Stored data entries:
__________
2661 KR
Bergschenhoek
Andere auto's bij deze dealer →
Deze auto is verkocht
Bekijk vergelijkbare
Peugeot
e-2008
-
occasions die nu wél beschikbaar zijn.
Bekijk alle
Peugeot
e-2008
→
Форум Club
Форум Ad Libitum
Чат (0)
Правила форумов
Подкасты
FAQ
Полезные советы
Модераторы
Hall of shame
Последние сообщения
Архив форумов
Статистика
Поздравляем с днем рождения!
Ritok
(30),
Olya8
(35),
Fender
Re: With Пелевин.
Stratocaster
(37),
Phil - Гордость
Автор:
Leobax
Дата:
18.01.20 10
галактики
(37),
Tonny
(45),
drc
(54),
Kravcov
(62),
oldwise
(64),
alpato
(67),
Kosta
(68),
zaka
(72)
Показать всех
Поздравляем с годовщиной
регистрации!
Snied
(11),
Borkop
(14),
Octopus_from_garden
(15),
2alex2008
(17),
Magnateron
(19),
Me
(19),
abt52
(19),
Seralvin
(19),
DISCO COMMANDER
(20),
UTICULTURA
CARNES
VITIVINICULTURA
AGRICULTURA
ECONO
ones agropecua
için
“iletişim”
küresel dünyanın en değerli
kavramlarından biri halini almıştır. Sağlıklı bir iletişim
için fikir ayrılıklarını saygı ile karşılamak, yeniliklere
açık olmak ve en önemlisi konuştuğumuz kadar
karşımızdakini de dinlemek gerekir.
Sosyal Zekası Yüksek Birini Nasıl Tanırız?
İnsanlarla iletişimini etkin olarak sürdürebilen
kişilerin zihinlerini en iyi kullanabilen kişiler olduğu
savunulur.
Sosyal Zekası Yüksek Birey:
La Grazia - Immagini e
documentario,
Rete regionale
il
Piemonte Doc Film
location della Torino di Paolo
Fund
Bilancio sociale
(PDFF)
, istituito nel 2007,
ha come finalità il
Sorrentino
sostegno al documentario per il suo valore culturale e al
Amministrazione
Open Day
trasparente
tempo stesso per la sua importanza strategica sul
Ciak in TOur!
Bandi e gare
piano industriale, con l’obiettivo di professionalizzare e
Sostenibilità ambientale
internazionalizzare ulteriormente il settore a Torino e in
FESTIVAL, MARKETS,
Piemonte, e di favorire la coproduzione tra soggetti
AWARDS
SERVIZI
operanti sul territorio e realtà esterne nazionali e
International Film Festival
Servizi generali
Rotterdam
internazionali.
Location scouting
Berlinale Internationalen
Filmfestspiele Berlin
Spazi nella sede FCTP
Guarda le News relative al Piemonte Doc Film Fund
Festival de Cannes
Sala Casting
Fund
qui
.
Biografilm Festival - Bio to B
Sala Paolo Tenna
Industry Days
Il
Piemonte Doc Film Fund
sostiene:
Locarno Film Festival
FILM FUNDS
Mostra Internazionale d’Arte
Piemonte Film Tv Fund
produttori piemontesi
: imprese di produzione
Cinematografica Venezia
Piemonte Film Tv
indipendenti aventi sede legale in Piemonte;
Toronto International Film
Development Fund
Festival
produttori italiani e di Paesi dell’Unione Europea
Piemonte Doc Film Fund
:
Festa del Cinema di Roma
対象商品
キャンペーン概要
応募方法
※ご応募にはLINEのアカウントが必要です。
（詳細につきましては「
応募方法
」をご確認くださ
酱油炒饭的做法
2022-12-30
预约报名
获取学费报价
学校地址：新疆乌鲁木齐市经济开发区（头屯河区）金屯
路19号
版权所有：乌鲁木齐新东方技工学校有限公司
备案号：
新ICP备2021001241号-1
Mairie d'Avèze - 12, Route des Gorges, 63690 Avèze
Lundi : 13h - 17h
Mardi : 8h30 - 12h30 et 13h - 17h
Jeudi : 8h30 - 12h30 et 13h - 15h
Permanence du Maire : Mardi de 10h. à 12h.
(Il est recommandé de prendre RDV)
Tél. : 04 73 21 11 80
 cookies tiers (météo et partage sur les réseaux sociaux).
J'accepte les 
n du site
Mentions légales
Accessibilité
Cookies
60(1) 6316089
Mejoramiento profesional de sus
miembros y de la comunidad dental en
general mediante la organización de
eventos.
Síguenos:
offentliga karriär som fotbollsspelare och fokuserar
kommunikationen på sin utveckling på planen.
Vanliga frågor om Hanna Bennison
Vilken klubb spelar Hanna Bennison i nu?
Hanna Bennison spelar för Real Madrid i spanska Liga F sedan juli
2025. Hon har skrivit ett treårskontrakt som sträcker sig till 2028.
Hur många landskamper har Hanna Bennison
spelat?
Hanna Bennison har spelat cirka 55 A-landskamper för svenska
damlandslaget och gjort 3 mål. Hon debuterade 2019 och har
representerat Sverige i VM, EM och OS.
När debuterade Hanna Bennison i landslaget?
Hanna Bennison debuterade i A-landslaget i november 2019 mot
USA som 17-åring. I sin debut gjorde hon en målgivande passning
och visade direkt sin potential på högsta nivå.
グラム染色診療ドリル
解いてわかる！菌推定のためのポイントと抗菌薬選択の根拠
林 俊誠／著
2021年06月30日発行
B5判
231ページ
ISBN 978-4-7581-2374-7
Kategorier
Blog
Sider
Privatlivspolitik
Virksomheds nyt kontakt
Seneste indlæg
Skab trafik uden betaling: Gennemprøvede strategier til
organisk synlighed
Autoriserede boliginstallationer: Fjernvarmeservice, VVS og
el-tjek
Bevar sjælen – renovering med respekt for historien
__________
Your reply must be the entries above, returned word for word.

Written answer:
2661 KR
Bergschenhoek
Andere auto's bij deze dealer →
Deze auto is verkocht
Bekijk vergelijkbare
Peugeot
e-2008
-
occasions die nu wél beschikbaar zijn.
Bekijk alle
Peugeot
e-2008
→
Форум Club
Форум Ad Libitum
Чат (0)
Правила форумов
Подкасты
FAQ
Полезные советы
Модераторы
Hall of shame
Последние сообщения
Архив форумов
Статистика
Поздравляем с днем рождения!
Ritok
(30),
Olya8
(35),
Fender
Re: With Пелевин.
Stratocaster
(37),
Phil - Гордость
Автор:
Leobax
Дата:
18.01.20 10
галактики
(37),
Tonny
(45),
drc
(54),
Kravcov
(62),
oldwise
(64),
alpato
(67),
Kosta
(68),
zaka
(72)
Показать всех
Поздравляем с годовщиной
регистрации!
Snied
(11),
Borkop
(14),
Octopus_from_garden
(15),
2alex2008
(17),
Magnateron
(19),
Me
(19),
abt52
(19),
Seralvin
(19),
DISCO COMMANDER
(20),
UTICULTURA
CARNES
VITIVINICULTURA
AGRICULTURA
ECONO
ones agropecua
için
“iletişim”
küresel dünyanın en değerli
kavramlarından biri halini almıştır. Sağlıklı bir iletişim
için fikir ayrılıklarını saygı ile karşılamak, yeniliklere
açık olmak ve en önemlisi konuştuğumuz kadar
karşımızdakini de dinlemek gerekir.
Sosyal Zekası Yüksek Birini Nasıl Tanırız?
İnsanlarla iletişimini etkin olarak sürdürebilen
kişilerin zihinlerini en iyi kullanabilen kişiler olduğu
savunulur.
Sosyal Zekası Yüksek Birey:
La Grazia - Immagini e
documentario,
Rete regionale
il
Piemonte Doc Film
location della Torino di Paolo
Fund
Bilancio sociale
(PDFF)
, istituito nel 2007,
ha come finalità il
Sorrentino
sostegno al documentario per il suo valore culturale e al
Amministrazione
Open Day
trasparente
tempo stesso per la sua importanza strategica sul
Ciak in TOur!
Bandi e gare
piano industriale, con l’obiettivo di professionalizzare e
Sostenibilità ambientale
internazionalizzare ulteriormente il settore a Torino e in
FESTIVAL, MARKETS,
Piemonte, e di favorire la coproduzione tra soggetti
AWARDS
SERVIZI
operanti sul territorio e realtà esterne nazionali e
International Film Festival
Servizi generali
Rotterdam
internazionali.
Location scouting
Berlinale Internationalen
Filmfestspiele Berlin
Spazi nella sede FCTP
Guarda le News relative al Piemonte Doc Film Fund
Festival de Cannes
Sala Casting
Fund
qui
.
Biografilm Festival - Bio to B
Sala Paolo Tenna
Industry Days
Il
Piemonte Doc Film Fund
sostiene:
Locarno Film Festival
FILM FUNDS
Mostra Internazionale d’Arte
Piemonte Film Tv Fund
produttori piemontesi
: imprese di produzione
Cinematografica Venezia
Piemonte Film Tv
indipendenti aventi sede legale in Piemonte;
Toronto International Film
Development Fund
Festival
produttori italiani e di Paesi dell’Unione Europea
Piemonte Doc Film Fund
:
Festa del Cinema di Roma
対象商品
キャンペーン概要
応募方法
※ご応募にはLINEのアカウントが必要です。
（詳細につきましては「
応募方法
」をご確認くださ
酱油炒饭的做法
2022-12-30
预约报名
获取学费报价
学校地址：新疆乌鲁木齐市经济开发区（头屯河区）金屯
路19号
版权所有：乌鲁木齐新东方技工学校有限公司
备案号：
新ICP备2021001241号-1
Mairie d'Avèze - 12, Route des Gorges, 63690 Avèze
Lundi : 13h - 17h
Mardi : 8h30 - 12h30 et 13h - 17h
Jeudi : 8h30 - 12h30 et 13h - 15h
Permanence du Maire : Mardi de 10h. à 12h.
(Il est recommandé de prendre RDV)
Tél. : 04 73 21 11 80
 cookies tiers (météo et partage sur les réseaux sociaux).
J'accepte les 
n du site
Mentions légales
Accessibilité
Cookies
60(1) 6316089
Mejoramiento profesional de sus
miembros y de la comunidad dental en
general mediante la organización de
eventos.
Síguenos:
offentliga karriär som fotbollsspelare och fokuserar
kommunikationen på sin utveckling på planen.
Vanliga frågor om Hanna Bennison
Vilken klubb spelar Hanna Bennison i nu?
Hanna Bennison spelar för Real Madrid i spanska Liga F sedan juli
2025. Hon har skrivit ett treårskontrakt som sträcker sig till 2028.
Hur många landskamper har Hanna Bennison
spelat?
Hanna Bennison har spelat cirka 55 A-landskamper för svenska
damlandslaget och gjort 3 mål. Hon debuterade 2019 och har
representerat Sverige i VM, EM och OS.
När debuterade Hanna Bennison i landslaget?
Hanna Bennison debuterade i A-landslaget i november 2019 mot
USA som 17-åring. I sin debut gjorde hon en målgivande passning
och visade direkt sin potential på högsta nivå.
グラム染色診療ドリル
解いてわかる！菌推定のためのポイントと抗菌薬選択の根拠
林 俊誠／著
2021年06月30日発行
B5判
231ページ
ISBN 978-4-7581-2374-7
Kategorier
Blog
Sider
Privatlivspolitik
Virksomheds nyt kontakt
Seneste indlæg
Skab trafik uden betaling: Gennemprøvede strategier til
organisk synlighed
Autoriserede boliginstallationer: Fjernvarmeservice, VVS og
el-tjek
Bevar sjælen – renovering med respekt for historien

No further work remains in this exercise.